Is this the end of national solidarity in the media: We live in a hybrid culture with glocal elements, the process doesn’t necessarily lead to the weakening of nationalism.

NATIONALISM: Loyalty and devotion to a nation (sense of national consciousness, value my norms and cultures over others), media developm. is related to the construction of nationalism (relation between people and their nation). Benedict Anderson: imagined community that exists in consciousness (sense of belonging without knowing each other, sparked by printing). If it’s something that everyone feels and believes then it’s real.

 Newspaper and Nationalism: They structure a narrative of the group, by telling the story for them and others

  • News began in Europe 17th century
  • Play a central role in nationalism (with the narrative you can control a nation’s feeling/ position of nationalism, written language as a tool for defining a collective)
  • Newspapers cultivate national narrative using symbols and myths (who is us and who is them can build national feeling)
  • Simultaneous: many people read the same story at the same time (share the same agenda=nationalism)
  • Create joint public and closeness between people that don’t know each other
  • Newspapers contributed to the assimilation of the Hebrew Language
  • Newspapers remains a medium with more national characteristics than any other media because it’s primarily location based, most important in agenda setting, global influence penetrates national press (glocal trends)

Radio and Nationalism: Most paradoxical medium, because despite it being present and heard everywhere it has low public visibility and receives little attention in academic forums.

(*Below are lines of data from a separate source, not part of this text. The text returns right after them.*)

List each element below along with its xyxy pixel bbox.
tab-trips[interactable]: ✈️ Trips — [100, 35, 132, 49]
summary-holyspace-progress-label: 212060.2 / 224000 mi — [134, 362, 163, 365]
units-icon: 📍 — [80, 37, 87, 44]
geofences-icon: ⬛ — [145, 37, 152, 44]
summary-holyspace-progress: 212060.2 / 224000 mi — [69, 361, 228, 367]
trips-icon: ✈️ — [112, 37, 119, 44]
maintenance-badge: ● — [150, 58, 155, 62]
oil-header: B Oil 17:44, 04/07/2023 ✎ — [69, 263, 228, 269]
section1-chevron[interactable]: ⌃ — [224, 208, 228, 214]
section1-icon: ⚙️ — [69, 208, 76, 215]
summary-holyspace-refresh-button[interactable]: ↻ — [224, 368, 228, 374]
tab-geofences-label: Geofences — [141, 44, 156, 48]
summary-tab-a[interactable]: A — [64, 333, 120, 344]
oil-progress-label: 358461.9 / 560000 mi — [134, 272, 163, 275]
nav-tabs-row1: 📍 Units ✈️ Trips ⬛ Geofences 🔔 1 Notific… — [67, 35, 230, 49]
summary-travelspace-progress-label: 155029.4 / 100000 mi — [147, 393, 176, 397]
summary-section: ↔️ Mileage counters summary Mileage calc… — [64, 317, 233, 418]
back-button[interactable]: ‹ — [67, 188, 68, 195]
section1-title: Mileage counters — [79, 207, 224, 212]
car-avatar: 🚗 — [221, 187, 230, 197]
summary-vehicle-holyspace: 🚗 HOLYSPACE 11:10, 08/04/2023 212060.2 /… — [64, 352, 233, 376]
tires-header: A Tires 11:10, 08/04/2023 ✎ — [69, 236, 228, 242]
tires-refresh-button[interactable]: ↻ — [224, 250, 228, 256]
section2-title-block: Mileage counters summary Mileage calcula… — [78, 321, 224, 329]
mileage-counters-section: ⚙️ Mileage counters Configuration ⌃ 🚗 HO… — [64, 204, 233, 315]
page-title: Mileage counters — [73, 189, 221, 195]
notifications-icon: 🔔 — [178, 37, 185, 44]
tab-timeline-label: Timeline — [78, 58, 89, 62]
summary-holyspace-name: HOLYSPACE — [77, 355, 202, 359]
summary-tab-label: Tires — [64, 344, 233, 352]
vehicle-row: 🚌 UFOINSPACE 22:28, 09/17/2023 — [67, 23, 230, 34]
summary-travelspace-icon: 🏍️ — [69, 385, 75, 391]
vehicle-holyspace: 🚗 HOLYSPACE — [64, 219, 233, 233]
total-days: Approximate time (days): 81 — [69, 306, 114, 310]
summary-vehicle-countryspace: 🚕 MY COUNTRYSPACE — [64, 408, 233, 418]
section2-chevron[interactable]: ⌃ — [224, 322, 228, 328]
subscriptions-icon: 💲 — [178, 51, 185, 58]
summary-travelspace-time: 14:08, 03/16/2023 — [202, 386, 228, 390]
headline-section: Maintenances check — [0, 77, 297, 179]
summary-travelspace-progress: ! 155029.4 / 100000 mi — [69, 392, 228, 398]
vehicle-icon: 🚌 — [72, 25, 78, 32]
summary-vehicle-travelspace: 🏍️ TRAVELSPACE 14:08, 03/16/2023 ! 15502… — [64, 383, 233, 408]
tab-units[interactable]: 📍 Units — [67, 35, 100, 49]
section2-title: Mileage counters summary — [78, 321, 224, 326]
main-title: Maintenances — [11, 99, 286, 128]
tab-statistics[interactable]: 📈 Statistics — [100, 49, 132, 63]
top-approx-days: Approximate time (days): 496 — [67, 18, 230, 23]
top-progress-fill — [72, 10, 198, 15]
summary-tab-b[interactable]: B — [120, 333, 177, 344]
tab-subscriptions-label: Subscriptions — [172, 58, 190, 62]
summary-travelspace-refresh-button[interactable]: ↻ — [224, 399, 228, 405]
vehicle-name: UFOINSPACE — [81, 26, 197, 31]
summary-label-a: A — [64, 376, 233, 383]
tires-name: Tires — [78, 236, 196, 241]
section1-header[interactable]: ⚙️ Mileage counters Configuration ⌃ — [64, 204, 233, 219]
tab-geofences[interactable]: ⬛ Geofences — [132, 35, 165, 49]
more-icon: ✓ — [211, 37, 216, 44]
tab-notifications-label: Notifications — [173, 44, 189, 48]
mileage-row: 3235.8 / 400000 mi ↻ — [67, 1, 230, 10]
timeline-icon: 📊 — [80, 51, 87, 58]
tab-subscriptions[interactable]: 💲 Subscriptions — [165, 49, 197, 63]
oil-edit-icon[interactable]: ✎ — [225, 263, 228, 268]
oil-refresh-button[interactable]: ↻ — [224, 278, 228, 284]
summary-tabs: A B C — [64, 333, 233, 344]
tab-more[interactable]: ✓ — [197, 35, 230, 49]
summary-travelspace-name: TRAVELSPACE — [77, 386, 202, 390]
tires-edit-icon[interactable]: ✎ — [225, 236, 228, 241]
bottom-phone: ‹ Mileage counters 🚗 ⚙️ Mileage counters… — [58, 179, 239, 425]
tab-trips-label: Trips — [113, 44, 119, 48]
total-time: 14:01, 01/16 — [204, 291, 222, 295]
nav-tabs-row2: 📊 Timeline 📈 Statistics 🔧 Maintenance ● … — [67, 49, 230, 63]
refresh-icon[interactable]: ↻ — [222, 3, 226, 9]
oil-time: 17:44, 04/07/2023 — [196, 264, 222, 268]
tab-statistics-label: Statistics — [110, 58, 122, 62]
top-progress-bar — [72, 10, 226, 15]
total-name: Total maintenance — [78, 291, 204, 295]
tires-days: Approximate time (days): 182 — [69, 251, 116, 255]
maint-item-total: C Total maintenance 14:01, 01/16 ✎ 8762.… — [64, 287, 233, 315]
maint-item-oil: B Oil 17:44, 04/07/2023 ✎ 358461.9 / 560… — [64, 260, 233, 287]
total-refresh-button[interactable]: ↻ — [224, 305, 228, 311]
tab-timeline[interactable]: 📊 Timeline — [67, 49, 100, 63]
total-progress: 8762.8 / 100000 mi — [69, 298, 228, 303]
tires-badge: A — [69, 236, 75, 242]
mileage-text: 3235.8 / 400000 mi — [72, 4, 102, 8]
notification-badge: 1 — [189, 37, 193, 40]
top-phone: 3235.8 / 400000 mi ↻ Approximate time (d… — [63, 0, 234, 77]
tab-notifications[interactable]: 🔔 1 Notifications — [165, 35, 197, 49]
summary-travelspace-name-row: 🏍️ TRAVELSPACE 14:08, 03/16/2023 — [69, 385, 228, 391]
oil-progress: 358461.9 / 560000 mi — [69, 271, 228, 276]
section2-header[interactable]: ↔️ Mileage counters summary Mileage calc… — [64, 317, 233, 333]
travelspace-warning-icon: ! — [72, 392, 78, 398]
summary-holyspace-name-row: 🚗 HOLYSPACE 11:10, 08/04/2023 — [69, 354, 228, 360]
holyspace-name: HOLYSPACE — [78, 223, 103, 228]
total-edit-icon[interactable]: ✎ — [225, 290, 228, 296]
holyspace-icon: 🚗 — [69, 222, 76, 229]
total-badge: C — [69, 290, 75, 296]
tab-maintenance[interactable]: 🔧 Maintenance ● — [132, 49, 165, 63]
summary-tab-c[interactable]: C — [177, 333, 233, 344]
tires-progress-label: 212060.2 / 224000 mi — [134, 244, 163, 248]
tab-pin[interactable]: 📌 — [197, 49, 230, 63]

  • It is a secondary medium
  • Marginal Medium
  • It uses only one sense
  • Contributes to the imagination of nation because it distributes the message to a larger geographical area
  • Simultaneous listening
  • Enables a lot of people to listen to their leaders’ voices
  • Creates imaginary Israeliness (central in establishing the Israeli nationality, educational tool for teaching Hebrew language and national symbols during broadcasts)

TV and Nationalism: structured nationalism by, simultaneous exposure to the same tv contents that came from the same source, cable tv bridged over areas and assisted to the national imagination of the nation, media events (live broadcasts of major historical evens that cause people to come together and experience a sense of unity)

  • Israeli TV: Influenced by global content and formats but also emphasize Israeli characteristics (The 3 main Israeli networks see themselves as the Israeli Campfire), unitil 1994 Israel had only 1 channel (contributed greatly to social solidarity in Israel), we are witnessing the expansion of internet tv broadcasts, digital broadcasting and interactive tv. (Content and time depends on the viewer, reinforces individuality and can lead to damage in the national imagination)
  • Netflix: influenced the way we watch TV, creates imagined communities but emphasizes individualism, there is still family viewing programs, during wartime TV is still a central platform for receiving info, glocal programming.

Internet and Nationalism: Is it the end of the era of national media?

-Yes: It’s a global medium: Has potential to create a global community not a national one. It is a non-territorial medium: open to everyone in each country. Individuals can decide when, how to use it.

-No: It is a powerful tool to distribute info and connect the nation. Language: many people don’t speak two languages and they can translate websites and use it to connect with people that speak their language (very important in creating nationalism). Studies indicates that internet doesn’t weaken nationalism, it changes it.